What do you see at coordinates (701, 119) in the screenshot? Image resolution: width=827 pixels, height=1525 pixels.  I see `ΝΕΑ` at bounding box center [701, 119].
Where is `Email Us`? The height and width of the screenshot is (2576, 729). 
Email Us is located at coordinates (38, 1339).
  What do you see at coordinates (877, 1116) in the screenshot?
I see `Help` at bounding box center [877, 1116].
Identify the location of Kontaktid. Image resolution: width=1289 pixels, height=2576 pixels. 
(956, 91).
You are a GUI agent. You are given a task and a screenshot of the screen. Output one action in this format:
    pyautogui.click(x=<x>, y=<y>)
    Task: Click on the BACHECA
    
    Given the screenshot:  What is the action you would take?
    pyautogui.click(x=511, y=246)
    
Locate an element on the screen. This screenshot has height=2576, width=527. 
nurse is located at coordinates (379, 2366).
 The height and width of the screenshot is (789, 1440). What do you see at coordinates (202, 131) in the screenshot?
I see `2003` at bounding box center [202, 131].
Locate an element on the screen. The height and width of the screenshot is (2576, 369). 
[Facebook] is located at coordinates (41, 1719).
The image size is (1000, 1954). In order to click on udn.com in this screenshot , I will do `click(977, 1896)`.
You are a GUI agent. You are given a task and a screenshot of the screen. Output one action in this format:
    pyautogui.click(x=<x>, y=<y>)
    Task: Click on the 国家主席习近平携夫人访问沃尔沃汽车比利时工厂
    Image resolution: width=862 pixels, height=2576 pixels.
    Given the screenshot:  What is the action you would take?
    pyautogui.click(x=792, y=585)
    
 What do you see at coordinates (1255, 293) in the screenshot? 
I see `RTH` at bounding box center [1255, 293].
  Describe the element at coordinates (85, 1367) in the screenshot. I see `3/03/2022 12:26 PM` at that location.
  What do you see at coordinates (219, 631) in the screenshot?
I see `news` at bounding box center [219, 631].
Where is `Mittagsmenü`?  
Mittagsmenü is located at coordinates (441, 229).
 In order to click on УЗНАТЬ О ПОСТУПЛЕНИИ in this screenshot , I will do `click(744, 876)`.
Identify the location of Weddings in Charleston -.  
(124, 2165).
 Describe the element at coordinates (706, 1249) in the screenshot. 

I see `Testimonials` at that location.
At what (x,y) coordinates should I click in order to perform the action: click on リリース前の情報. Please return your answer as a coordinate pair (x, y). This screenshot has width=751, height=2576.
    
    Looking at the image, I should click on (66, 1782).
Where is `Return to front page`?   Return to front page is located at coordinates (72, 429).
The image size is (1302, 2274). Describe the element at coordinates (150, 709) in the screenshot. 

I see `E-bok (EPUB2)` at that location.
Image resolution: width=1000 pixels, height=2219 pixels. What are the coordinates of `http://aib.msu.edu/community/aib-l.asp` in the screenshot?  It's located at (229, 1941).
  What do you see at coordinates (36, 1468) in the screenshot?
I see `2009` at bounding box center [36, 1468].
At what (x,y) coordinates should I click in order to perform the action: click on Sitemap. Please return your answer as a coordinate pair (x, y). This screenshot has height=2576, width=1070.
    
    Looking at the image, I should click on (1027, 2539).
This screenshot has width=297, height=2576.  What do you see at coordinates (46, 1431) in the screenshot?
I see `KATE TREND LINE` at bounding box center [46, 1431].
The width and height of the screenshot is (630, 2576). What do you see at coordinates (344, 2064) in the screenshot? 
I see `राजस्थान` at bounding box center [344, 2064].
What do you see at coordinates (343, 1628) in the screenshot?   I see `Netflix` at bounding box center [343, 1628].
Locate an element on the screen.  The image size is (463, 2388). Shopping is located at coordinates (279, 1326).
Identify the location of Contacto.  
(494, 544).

**TASK STATEMENT**
I need each line from the listing where the word "will" occurs.

**EXERCISE ANSWER**
The image size is (1000, 1954). In order to click on udn.com in this screenshot , I will do `click(977, 1896)`.
 In order to click on УЗНАТЬ О ПОСТУПЛЕНИИ in this screenshot , I will do `click(744, 876)`.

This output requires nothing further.